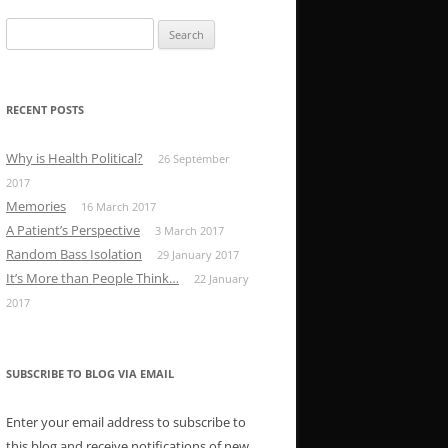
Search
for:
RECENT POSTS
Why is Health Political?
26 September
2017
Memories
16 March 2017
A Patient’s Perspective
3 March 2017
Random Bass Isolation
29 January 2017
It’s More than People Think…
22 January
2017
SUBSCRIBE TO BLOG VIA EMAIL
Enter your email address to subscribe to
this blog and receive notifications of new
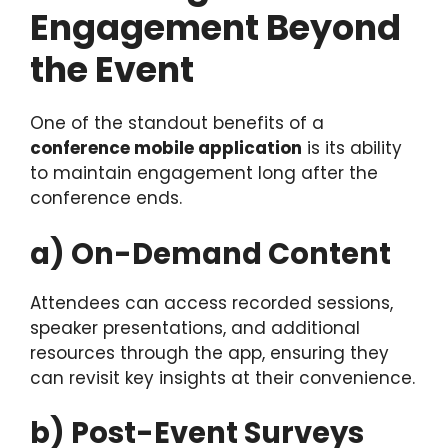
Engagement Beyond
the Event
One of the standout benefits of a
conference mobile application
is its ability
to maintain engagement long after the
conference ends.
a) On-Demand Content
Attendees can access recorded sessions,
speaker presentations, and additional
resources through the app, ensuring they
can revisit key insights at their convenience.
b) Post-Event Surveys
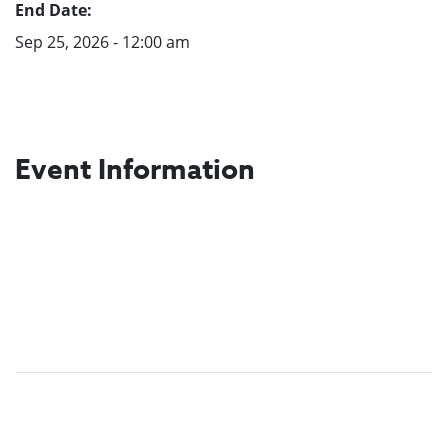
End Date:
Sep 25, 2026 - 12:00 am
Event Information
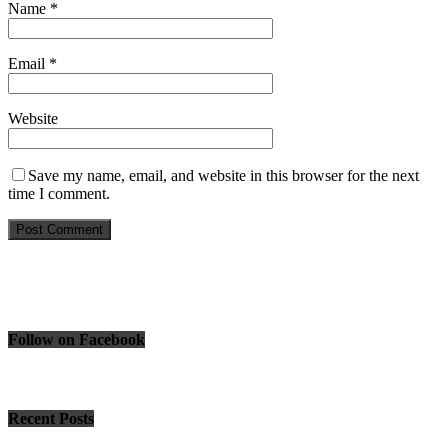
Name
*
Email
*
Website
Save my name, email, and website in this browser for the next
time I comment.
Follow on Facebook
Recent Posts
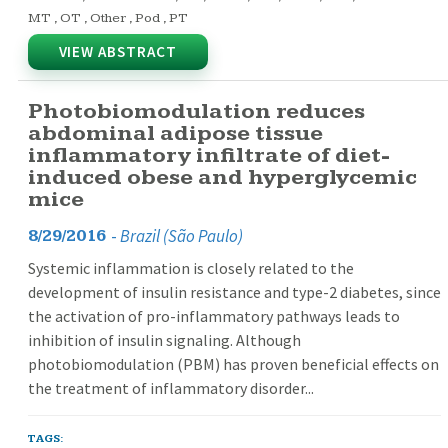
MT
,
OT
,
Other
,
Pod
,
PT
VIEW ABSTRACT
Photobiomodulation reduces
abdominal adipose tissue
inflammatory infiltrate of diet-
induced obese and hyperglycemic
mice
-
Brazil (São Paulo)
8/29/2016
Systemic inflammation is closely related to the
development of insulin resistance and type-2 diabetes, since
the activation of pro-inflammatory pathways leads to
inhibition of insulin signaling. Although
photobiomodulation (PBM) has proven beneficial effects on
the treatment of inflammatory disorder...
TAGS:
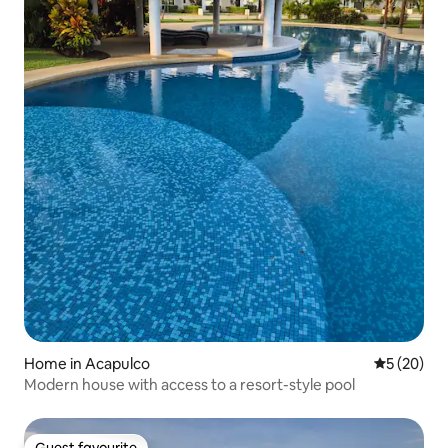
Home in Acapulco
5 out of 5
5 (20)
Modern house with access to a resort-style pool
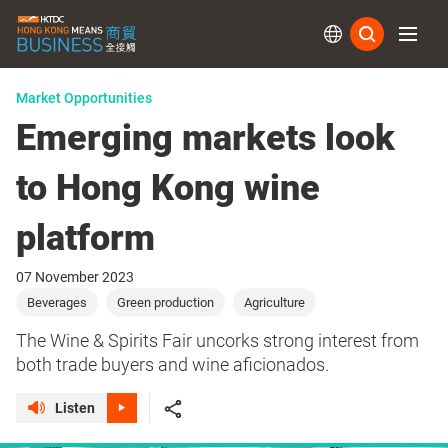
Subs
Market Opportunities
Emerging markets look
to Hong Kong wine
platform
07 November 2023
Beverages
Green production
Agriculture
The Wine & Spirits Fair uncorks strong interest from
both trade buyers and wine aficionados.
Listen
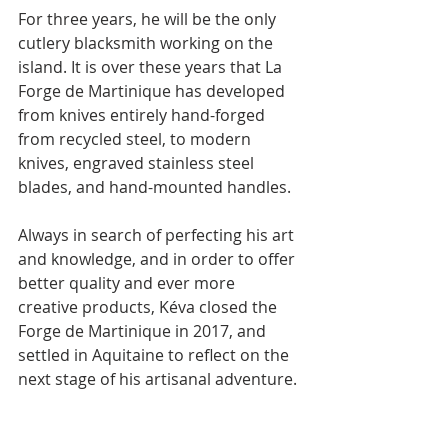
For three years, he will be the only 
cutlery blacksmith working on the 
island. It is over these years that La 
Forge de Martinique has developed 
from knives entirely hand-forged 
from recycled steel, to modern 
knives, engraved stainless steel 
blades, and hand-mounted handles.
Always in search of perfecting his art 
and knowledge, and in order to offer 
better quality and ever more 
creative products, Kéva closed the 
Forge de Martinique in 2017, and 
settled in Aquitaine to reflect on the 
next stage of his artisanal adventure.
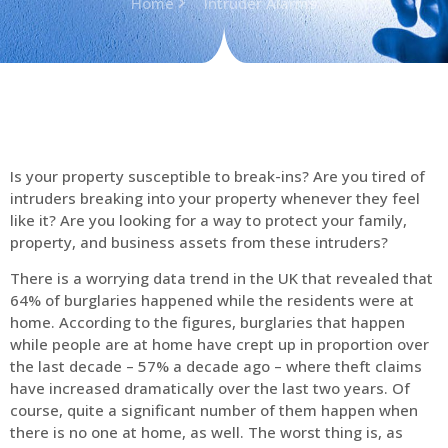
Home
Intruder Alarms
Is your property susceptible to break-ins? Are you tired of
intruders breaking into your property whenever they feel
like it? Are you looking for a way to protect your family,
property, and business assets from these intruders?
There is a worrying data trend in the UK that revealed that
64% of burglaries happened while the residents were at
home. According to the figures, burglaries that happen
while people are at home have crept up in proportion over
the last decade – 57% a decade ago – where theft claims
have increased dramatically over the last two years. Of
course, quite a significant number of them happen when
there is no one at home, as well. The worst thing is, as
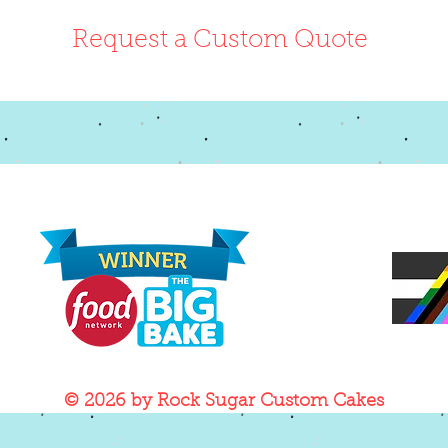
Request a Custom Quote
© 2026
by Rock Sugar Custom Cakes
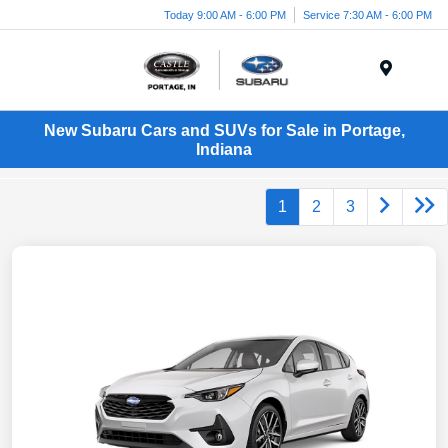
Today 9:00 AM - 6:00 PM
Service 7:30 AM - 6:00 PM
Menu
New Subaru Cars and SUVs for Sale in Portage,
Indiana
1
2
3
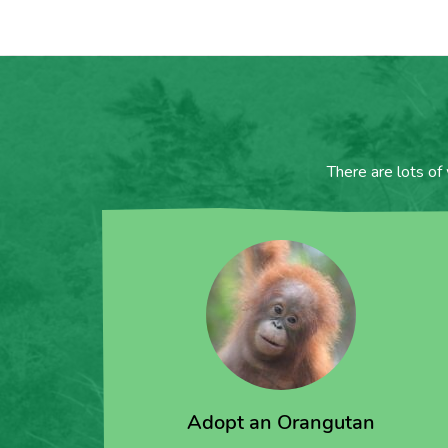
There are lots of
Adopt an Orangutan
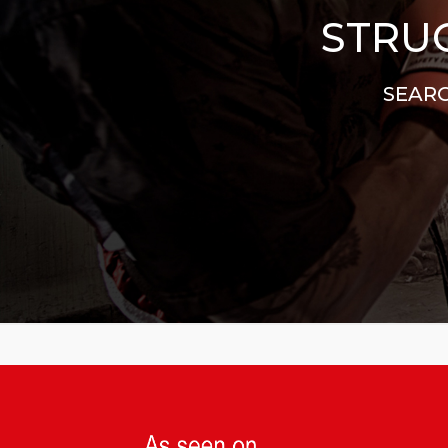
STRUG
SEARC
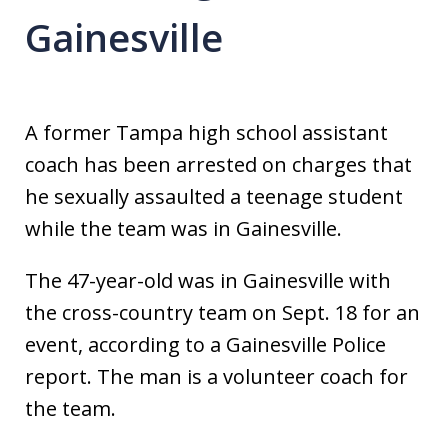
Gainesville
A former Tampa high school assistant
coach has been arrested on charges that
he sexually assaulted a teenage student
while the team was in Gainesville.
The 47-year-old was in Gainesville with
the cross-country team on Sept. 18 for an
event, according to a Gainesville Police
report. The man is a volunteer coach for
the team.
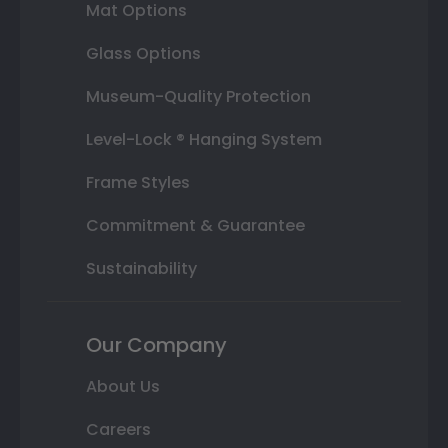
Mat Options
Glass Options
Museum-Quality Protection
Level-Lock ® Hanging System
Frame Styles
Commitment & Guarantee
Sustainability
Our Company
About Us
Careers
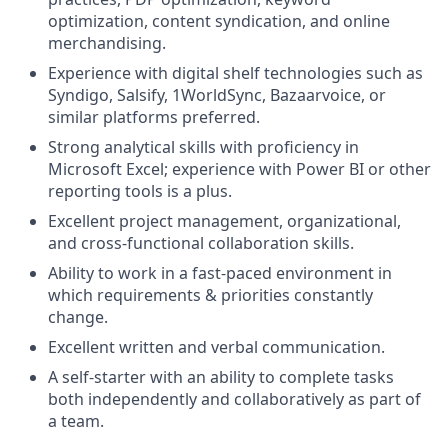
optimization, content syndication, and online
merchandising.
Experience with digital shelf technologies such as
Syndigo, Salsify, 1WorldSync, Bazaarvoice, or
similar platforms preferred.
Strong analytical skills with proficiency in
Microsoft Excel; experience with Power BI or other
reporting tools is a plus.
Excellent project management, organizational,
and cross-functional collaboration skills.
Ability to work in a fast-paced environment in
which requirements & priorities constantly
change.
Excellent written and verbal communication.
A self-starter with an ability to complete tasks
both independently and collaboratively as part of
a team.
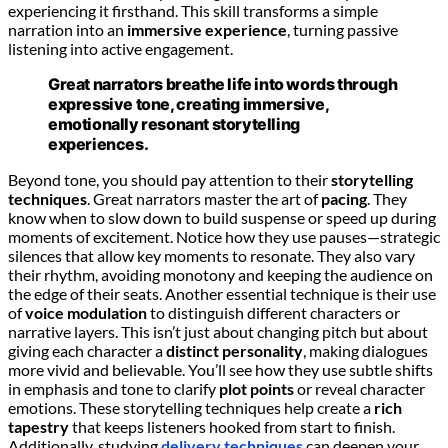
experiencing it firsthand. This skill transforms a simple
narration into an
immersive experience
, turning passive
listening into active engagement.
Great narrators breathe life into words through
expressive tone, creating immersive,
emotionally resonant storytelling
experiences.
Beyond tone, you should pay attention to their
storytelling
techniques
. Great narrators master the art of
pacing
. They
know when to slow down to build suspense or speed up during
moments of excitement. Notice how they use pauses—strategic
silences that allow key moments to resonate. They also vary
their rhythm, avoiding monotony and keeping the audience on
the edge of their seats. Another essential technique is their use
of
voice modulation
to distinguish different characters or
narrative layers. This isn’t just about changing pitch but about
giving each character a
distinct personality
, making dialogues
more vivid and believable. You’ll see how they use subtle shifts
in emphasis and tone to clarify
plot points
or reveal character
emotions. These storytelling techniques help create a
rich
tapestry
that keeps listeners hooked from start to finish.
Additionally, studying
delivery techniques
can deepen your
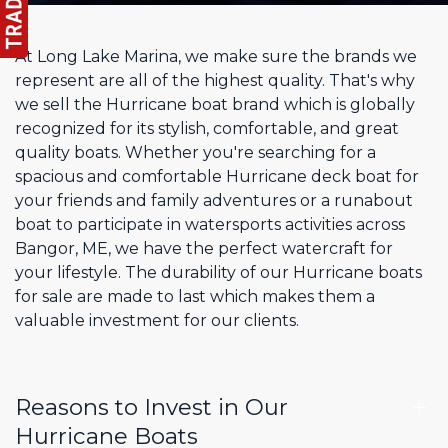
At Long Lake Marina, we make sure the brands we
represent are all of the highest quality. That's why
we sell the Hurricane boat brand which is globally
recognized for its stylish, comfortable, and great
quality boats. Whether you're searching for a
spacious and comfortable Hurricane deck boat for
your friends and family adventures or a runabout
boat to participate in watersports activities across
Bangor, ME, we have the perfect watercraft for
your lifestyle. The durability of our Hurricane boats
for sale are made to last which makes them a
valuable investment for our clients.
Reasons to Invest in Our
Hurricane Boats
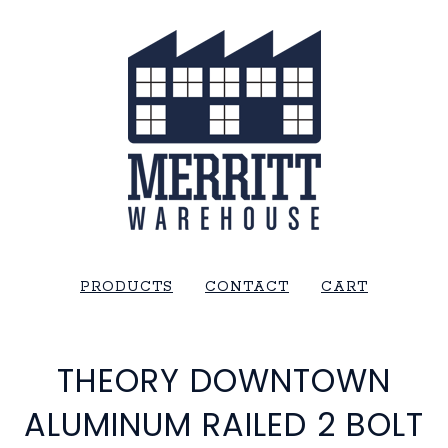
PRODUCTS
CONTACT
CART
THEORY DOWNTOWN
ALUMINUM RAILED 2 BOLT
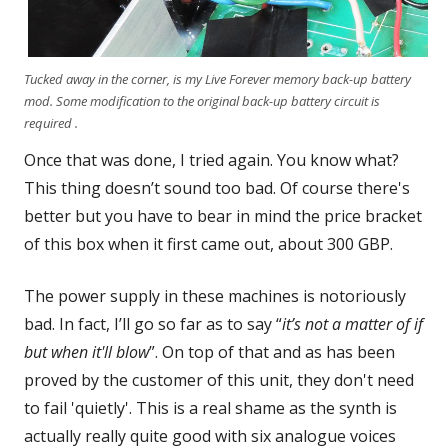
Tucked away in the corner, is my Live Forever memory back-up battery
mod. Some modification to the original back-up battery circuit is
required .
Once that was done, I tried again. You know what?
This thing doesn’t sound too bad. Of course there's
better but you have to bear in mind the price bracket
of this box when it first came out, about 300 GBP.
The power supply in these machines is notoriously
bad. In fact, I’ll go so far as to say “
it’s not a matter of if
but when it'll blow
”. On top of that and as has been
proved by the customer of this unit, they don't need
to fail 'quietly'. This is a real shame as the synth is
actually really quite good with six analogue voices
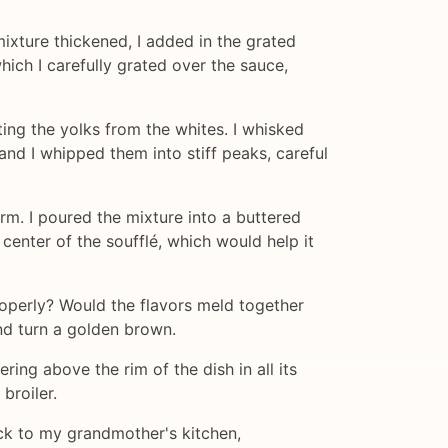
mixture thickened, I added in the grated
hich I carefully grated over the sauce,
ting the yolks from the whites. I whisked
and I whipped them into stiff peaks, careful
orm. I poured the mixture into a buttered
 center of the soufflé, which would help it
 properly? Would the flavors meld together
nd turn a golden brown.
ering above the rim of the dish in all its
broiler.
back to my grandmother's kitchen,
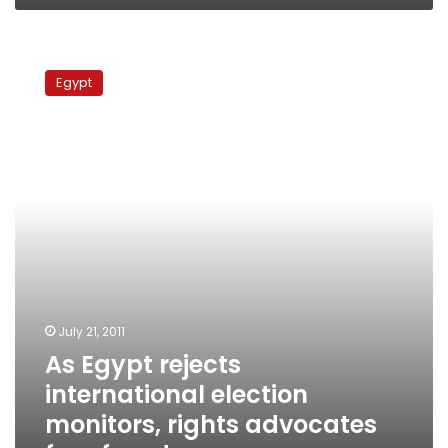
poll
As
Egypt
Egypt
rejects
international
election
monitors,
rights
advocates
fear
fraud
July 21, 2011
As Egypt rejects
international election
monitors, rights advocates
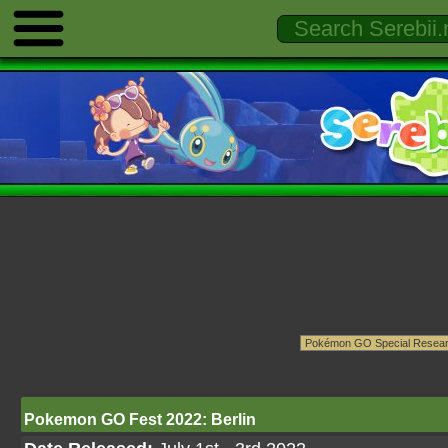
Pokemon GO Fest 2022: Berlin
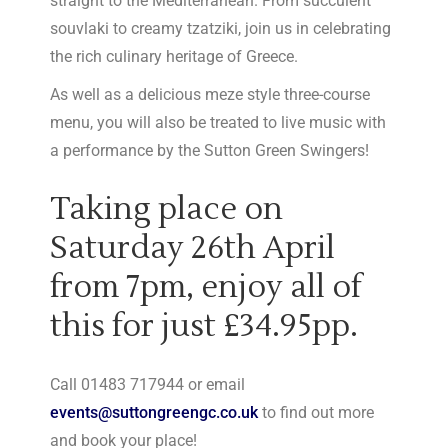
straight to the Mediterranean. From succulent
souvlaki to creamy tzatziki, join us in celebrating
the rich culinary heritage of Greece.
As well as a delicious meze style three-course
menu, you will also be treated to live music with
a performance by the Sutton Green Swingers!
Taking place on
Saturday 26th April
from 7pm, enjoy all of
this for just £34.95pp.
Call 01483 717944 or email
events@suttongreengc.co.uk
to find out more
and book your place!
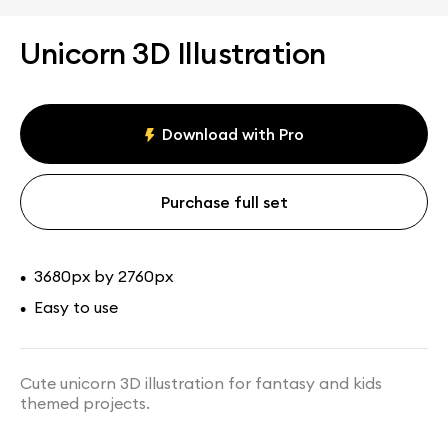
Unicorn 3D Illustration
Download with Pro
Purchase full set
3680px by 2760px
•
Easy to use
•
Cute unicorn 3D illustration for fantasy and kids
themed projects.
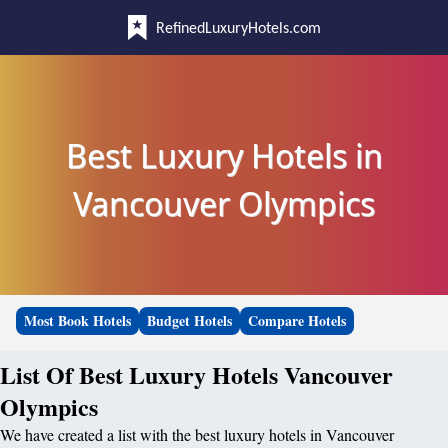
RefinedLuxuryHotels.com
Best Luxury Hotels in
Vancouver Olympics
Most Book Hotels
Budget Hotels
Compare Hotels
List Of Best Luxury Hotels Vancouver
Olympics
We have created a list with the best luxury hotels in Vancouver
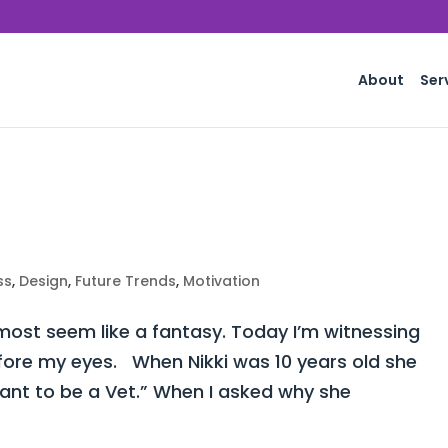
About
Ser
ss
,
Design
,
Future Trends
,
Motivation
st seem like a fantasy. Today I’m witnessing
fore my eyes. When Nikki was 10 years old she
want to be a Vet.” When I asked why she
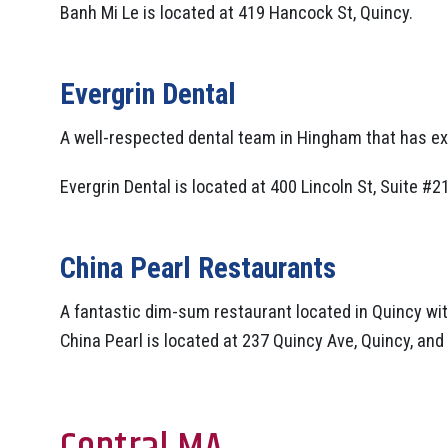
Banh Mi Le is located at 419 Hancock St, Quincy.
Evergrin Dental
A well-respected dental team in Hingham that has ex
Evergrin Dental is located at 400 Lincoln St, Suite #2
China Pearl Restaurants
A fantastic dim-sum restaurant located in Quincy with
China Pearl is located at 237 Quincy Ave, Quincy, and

● ● ●

EXERCISE:
The response consists of the lines above that contain "steel".

RESPONSE TO THE EXERCISE:
from recycled steel, to modern 
knives, engraved stainless steel 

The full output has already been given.